■ Data extracted from a collection:
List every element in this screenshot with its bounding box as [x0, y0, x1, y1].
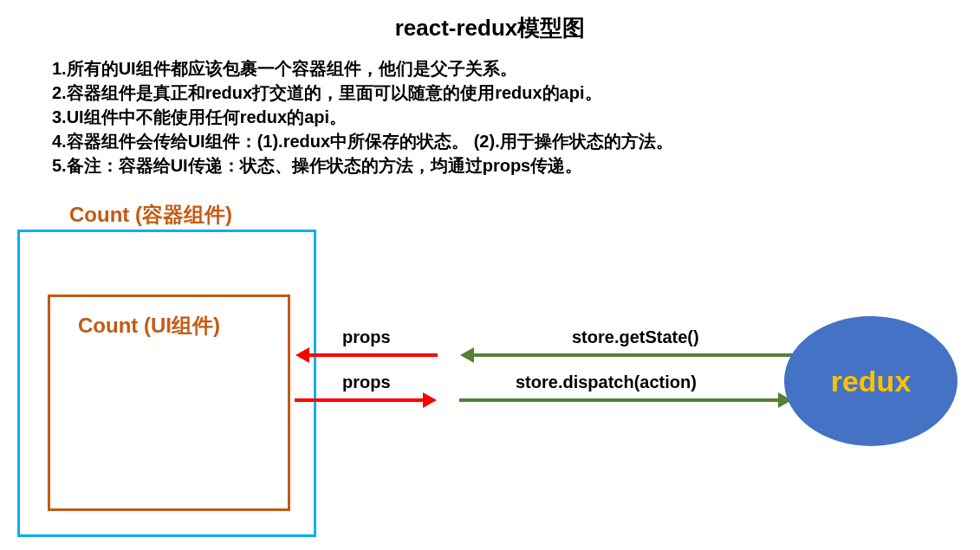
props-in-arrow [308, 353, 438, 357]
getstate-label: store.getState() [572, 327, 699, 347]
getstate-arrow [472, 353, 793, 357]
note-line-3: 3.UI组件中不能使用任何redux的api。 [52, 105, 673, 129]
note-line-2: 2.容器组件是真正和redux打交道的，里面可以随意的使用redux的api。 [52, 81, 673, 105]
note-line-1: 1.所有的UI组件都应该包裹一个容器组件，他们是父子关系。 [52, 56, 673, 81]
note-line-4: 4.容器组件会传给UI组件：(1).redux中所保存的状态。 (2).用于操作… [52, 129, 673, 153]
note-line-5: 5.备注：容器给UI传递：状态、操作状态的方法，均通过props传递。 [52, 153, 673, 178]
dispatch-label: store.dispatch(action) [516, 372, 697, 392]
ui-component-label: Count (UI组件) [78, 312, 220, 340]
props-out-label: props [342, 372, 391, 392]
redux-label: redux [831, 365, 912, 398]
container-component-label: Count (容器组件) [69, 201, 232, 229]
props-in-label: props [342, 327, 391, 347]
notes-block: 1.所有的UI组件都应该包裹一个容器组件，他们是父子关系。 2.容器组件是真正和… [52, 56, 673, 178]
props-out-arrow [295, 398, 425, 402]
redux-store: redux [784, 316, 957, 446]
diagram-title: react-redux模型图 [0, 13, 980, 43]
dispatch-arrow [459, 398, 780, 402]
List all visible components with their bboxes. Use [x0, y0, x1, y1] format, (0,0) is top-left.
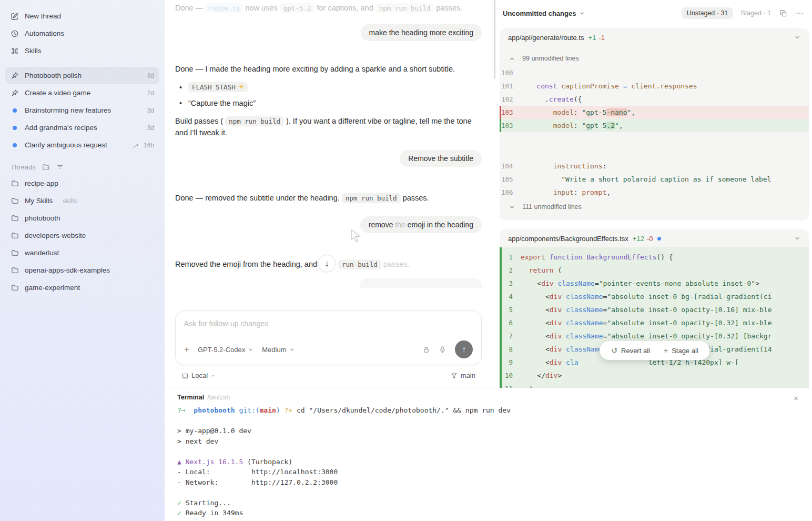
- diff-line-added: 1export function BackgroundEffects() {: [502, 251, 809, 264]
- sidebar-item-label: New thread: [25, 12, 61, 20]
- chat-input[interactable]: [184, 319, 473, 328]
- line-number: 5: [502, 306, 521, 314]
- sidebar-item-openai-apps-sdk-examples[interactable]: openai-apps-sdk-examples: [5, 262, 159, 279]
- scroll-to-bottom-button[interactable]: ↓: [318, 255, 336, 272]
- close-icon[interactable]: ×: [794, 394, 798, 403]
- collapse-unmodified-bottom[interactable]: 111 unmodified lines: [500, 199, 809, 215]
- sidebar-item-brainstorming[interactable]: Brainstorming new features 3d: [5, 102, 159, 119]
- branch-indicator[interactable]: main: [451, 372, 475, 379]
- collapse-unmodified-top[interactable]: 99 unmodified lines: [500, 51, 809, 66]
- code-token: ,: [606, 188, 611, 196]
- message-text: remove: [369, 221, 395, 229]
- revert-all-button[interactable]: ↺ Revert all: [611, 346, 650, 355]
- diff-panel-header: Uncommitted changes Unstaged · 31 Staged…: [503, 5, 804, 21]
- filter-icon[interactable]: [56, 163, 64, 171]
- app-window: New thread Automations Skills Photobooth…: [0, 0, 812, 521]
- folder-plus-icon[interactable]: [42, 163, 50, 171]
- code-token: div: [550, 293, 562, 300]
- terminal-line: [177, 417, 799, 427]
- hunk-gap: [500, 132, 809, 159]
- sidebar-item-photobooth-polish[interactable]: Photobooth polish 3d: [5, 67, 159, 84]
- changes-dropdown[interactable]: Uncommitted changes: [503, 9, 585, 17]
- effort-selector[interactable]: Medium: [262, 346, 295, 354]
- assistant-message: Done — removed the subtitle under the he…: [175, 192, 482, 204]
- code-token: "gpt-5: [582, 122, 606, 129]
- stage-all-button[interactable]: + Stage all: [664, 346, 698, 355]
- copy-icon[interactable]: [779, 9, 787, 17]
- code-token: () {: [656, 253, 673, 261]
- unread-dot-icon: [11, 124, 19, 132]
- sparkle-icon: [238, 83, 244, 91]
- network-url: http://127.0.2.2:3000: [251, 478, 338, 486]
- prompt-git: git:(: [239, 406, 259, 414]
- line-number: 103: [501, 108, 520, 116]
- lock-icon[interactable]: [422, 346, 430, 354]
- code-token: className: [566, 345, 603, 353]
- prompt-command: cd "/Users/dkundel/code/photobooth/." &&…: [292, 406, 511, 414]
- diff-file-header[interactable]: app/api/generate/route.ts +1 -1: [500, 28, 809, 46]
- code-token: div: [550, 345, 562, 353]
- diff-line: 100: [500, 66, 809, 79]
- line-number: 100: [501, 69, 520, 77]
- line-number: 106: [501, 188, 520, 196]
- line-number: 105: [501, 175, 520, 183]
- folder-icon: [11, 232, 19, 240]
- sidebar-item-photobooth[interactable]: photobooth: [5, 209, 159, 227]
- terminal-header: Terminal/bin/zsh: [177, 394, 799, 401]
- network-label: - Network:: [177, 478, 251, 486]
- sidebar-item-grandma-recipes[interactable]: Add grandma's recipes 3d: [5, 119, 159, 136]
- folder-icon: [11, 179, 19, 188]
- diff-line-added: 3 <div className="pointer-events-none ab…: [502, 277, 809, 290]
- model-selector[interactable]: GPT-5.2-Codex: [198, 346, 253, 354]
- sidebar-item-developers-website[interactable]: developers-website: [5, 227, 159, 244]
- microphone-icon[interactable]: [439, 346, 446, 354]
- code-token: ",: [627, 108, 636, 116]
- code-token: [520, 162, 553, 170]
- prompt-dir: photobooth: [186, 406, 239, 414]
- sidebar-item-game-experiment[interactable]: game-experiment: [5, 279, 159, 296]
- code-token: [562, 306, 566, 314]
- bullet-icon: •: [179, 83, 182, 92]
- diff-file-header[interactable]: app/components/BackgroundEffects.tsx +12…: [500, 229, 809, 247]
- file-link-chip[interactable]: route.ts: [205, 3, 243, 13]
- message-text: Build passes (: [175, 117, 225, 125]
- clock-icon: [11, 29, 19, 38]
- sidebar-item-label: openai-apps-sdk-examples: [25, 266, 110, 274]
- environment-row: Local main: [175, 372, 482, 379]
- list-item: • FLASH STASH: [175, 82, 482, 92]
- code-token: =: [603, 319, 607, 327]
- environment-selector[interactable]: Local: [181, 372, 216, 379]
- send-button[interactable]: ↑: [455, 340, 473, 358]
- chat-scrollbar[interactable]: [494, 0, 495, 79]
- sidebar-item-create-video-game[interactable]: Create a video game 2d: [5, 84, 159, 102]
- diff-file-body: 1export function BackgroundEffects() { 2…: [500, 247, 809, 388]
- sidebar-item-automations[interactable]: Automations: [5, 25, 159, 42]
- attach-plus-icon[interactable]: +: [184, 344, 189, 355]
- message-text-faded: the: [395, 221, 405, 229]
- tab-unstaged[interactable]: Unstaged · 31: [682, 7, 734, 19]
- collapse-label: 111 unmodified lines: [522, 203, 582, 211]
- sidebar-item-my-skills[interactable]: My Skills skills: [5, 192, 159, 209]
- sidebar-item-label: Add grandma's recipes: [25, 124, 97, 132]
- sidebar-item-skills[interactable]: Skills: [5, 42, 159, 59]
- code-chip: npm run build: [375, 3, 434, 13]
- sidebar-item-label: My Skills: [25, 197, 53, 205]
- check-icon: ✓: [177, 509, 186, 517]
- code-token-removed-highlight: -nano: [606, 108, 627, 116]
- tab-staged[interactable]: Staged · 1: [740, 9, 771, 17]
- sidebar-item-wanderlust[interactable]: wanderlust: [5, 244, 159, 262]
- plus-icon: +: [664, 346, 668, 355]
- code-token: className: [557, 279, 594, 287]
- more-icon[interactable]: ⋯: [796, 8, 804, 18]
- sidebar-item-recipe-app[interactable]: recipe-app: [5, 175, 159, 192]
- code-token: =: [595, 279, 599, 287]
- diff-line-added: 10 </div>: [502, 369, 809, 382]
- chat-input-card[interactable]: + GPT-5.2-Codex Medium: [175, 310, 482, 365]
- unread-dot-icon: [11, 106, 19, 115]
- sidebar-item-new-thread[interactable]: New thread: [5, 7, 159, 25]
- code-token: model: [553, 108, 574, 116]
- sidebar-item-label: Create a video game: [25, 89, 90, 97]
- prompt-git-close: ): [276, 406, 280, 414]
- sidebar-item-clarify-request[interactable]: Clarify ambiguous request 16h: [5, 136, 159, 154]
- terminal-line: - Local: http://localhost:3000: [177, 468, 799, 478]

■ EXERCISE DETAILS: Read through the entries and copy every line that includes "selector".

■ TASK RESULT:
- effort-selector[interactable]: Medium: [262, 346, 295, 354]
- model-selector[interactable]: GPT-5.2-Codex: [198, 346, 253, 354]
- environment-selector[interactable]: Local: [181, 372, 216, 379]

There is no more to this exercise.